The timeseries stuff is used more at the application layer, rather than the pure logging layer. For example, I believe we're using it to track how many tasks an account has done over the last 30 days for pricing/plans.

Yep! Redis tends to be more for reading inflight rate/plan limiting, something I've not heard a lot about in conjunction with graphite (though it might be great!). We might bring back statsd/graphite for alerting/monitoring in general though, we've been looking for solutions there.
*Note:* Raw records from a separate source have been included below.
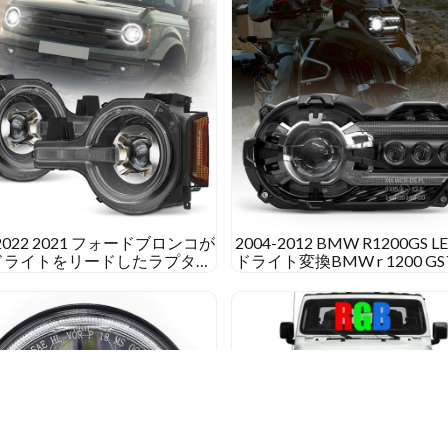
古
車
購
入
ガ
イ
ド
 2022 2021 フォードブロンコが
2004-2012 BMW R1200GS 
ドライトをリードしたラプター
ドライト変換BMW r 1200 G
ードブロンコシグネチャーヘッ
ンチャーヘッドライトのアッ
ライトアフターマーケット
ード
Thanks (also to Mike) for sharing. I can't comment about your specific use-case, but I imagine that unless your latency requirements are very demanding, graphite can play nicely here. Its rather expressive querying allows you to aggregate timeseries data pretty easily. Of course, Graphite is primarily used for monitoring and trending, but it's not limited to this use-case. Alerting isn't something it's particularly great at though, but there are other tools that plug in there.

Not trying to diss redis, I'm using redis as well and love it, but was just curious since you mentioned time-series data.